ついで出てくるのは運を測定する、という話。この話は、互いのウェアラブルセンサの近接関係から把握されるネットワークグラフに帰着されている。知り合いの知り合いが多ければ、それだけ想定外の問題に対処できるという(p.140-144)。自分だけでは解決できない問題を相談できたり、あるいは思ってもない情報がもたらされるだろう。それはその通り。でも、これは「運」と我々が呼ぶものか?ここで論じられているのは知り合いの多さだが、運なのか?組織内・組織間のコミュニケーション状態の可視化と改善へのステップとして論じるならばよい話。そして実例もその話。センサの単なる近接関係だけでは、一方的なコミュニケーションかもしれない。そこで話者の身体運動の大きさから会話の質を測ったりしている。会話に熱心になると身体運動が大きくなるので、お互いが会話中にどう運動したかで会話の質が分かるわけだ(p.161-170)。これも面白い話。けれども、運を測るとは何なのだろう。

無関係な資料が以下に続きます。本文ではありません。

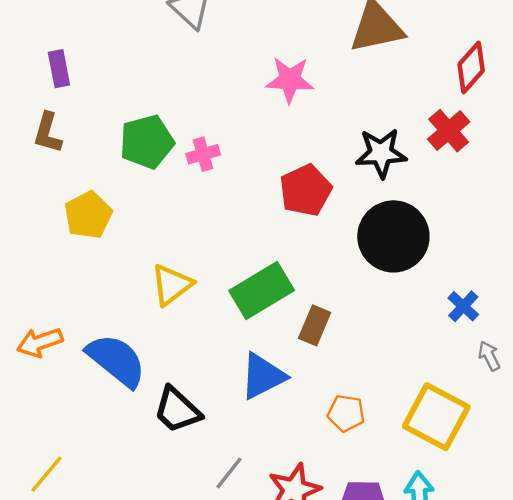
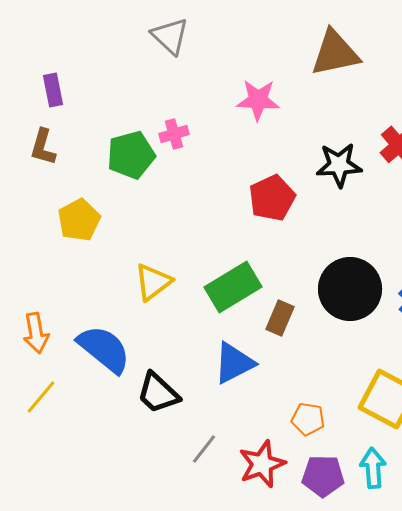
pink cross: (203, 154) -> (174, 134), moved
black circle: (393, 236) -> (350, 289), moved
orange arrow: (40, 342) -> (36, 333), turned -81
orange pentagon: (346, 413) -> (308, 419), moved
yellow line: (47, 474) -> (41, 397), moved

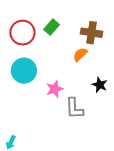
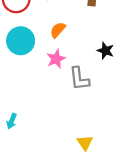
orange semicircle: (80, 54) -> (58, 30), moved

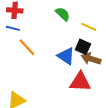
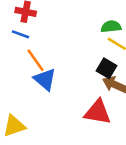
green semicircle: (63, 14) -> (111, 27), moved, turned -56
blue triangle: (66, 56) -> (45, 79), moved

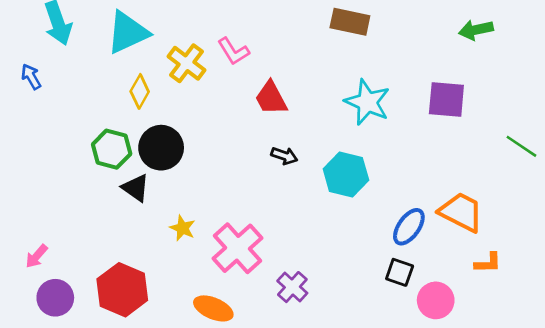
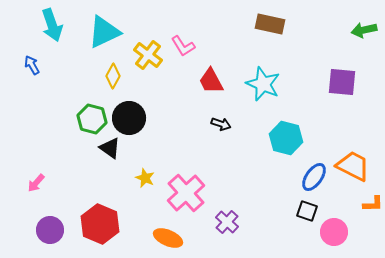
cyan star: (367, 102) -> (263, 84), moved
cyan hexagon: (346, 175) -> (286, 138), moved
pink arrow: (37, 256) -> (36, 183), moved

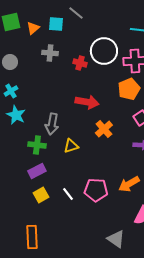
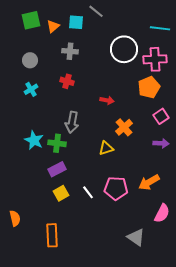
red cross: (80, 63) -> (67, 81), moved
red arrow: (87, 102) -> (107, 100), size x0.6
cyan star: (16, 115) -> (34, 140), moved
yellow triangle: (71, 146) -> (106, 148), moved

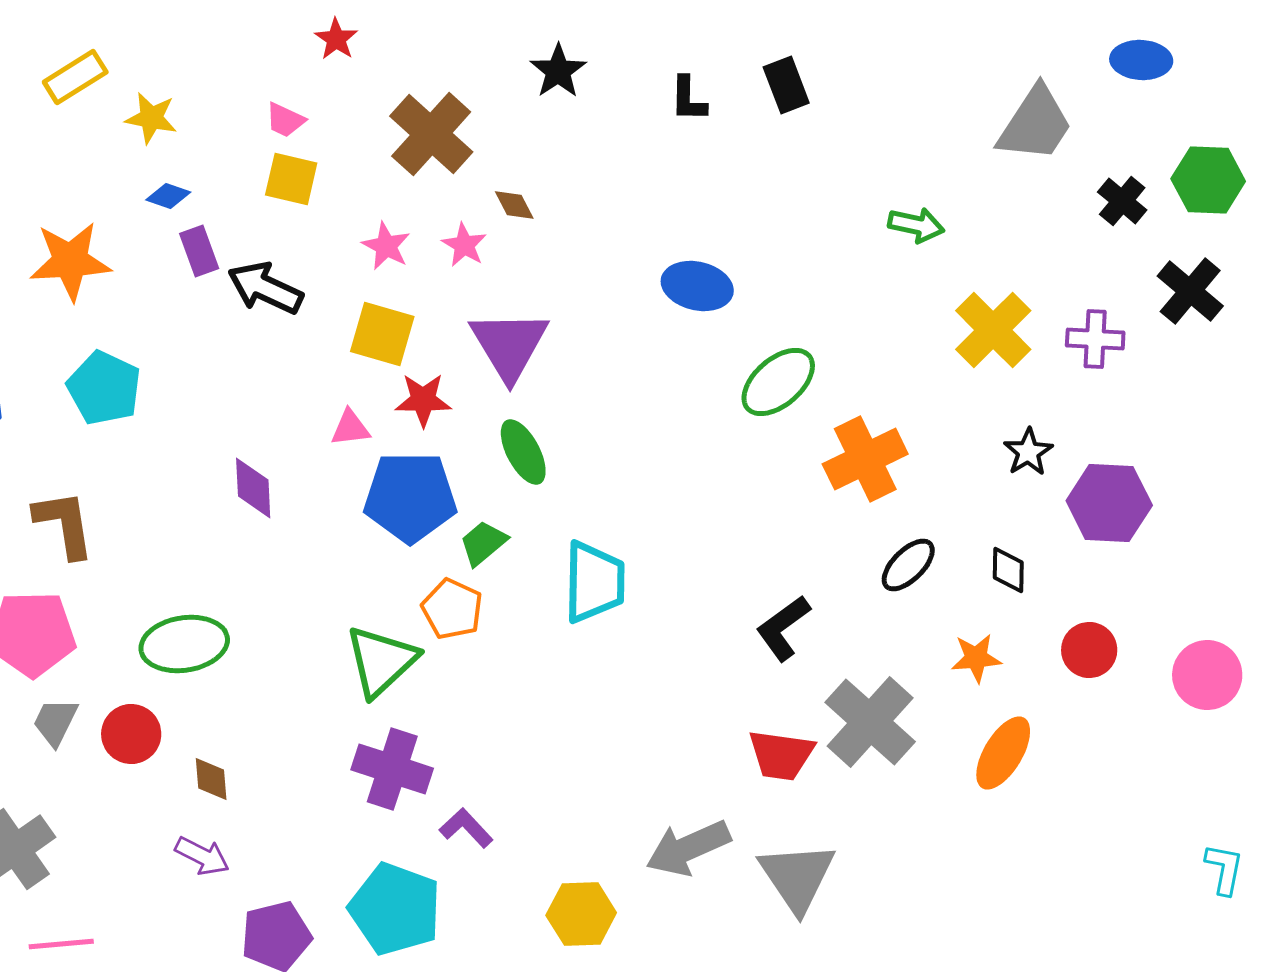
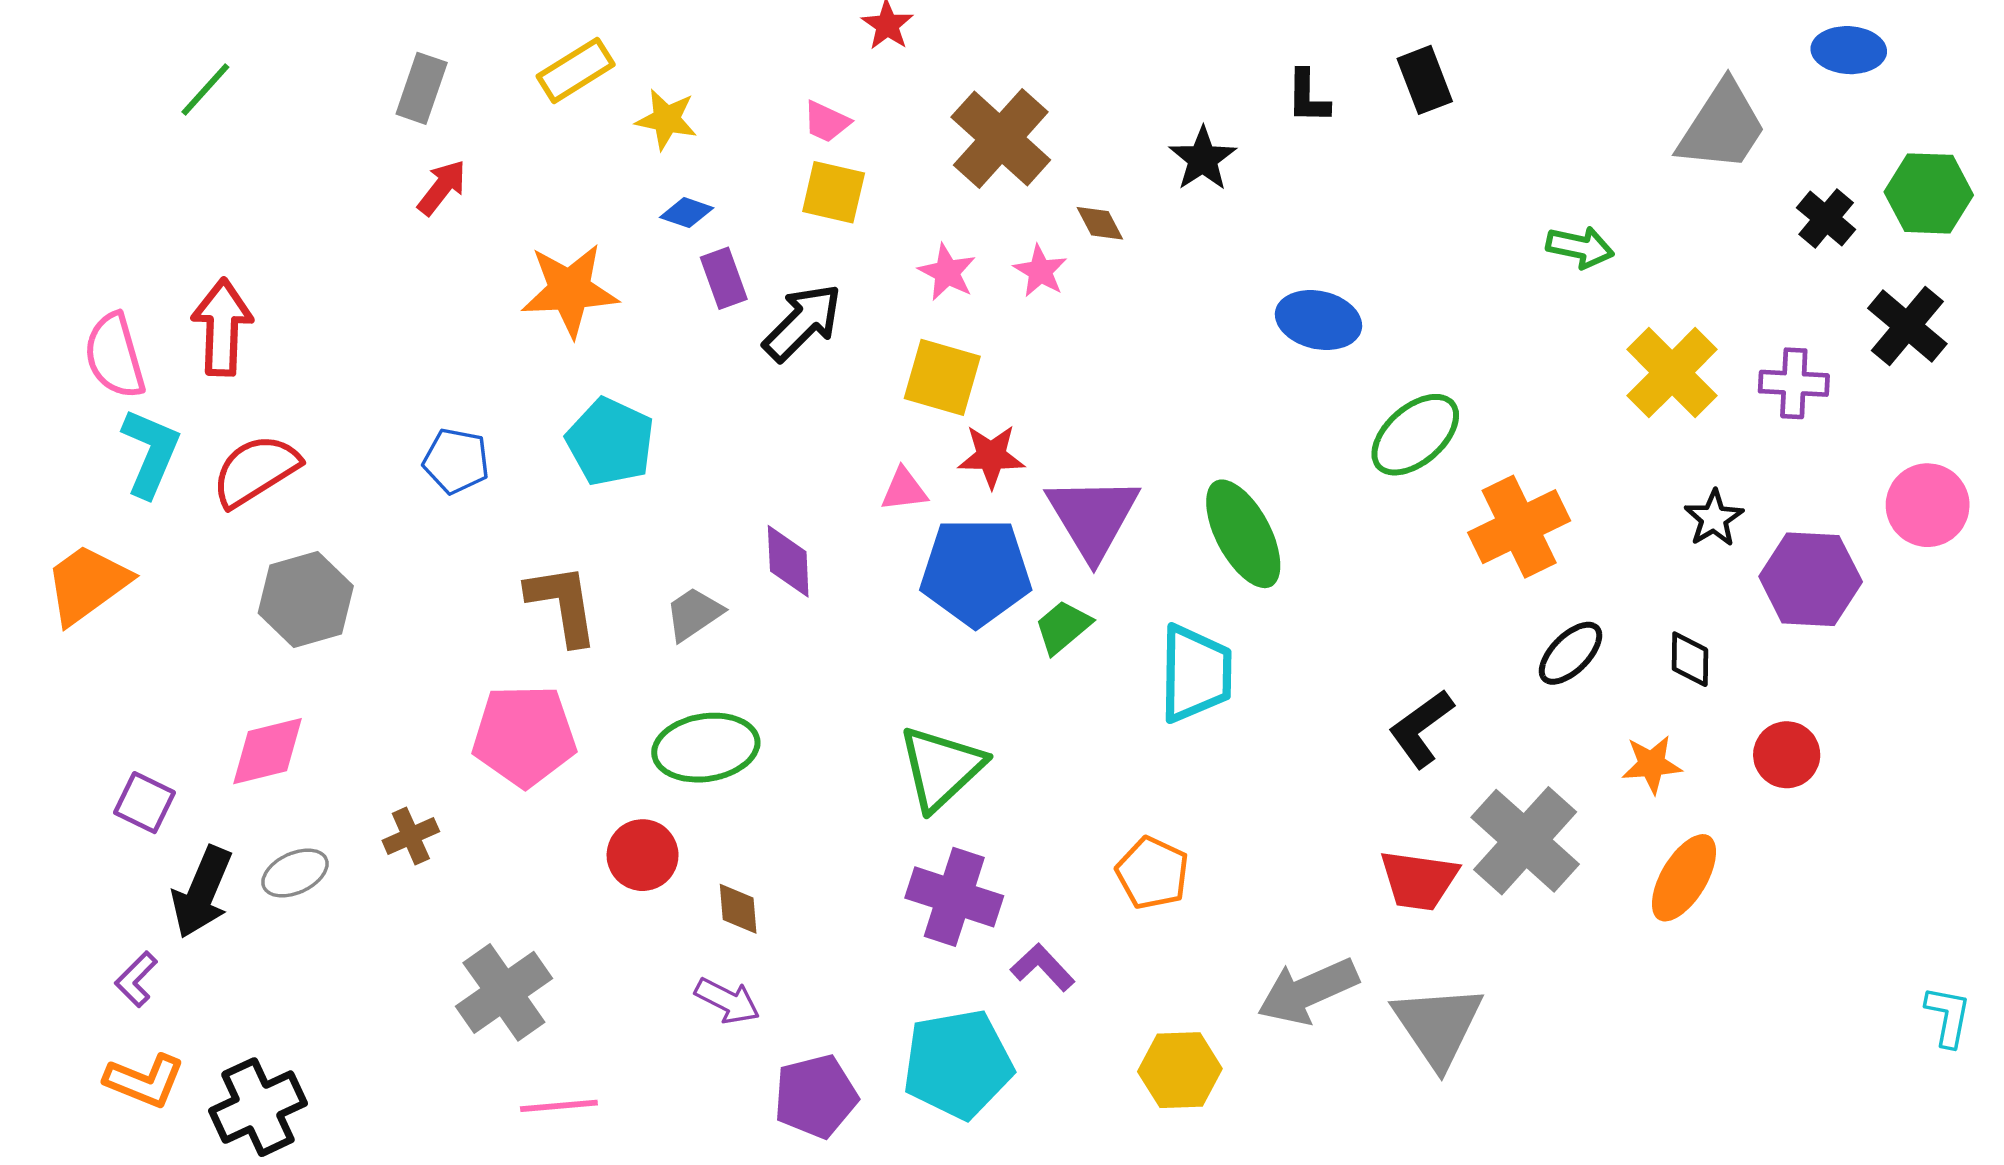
black star: (558, 71) -> (1203, 159), moved
black arrow: (265, 288) -> (803, 322), turned 110
purple triangle: (509, 345) -> (1093, 517), moved
green ellipse: (523, 452) -> (1243, 534), moved, size x1.4
orange pentagon: (452, 609) -> (1152, 873), moved
pink circle: (1207, 675) -> (1928, 505), moved
gray trapezoid: (55, 722) -> (694, 614), moved, turned 30
cyan pentagon: (395, 909) -> (958, 1064), turned -30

データ分析において人間が仮説を立てて検証するのではなく、機械に任せてしまえという話が続く(p.191-193)。データを何でも入れれば「人工知能」が答えを出してくれる、その過程がブラックボックスでも結論は正しいのだから信じろ、というよくある「ビッグデータの神話」に見える。「データの見えざる手」という題名はここから来ている。この議論には、データの前処理、ハイパーパラメーターの設定、特徴量抽出といった話がまるで抜けている。後段に、それでも人間が果たすべき責任、結果解釈における責任などが記されている(p.212f)。しかしこれらの議論は質がそれまでとまったく違い、脱力。

天才肌の人間が書くものはときに、その思考が追えずに混乱することがある。本書もそんな一例のような気がする。ちなみにこの本の醸し出す雰囲気に既知感を抱いて、何だろうとしばらく考えていたが分かった。30年くらい前に流行った、1/fゆらぎだ。データ分析で自然現象と人間の社会現象を直結させた点で同じなのだ。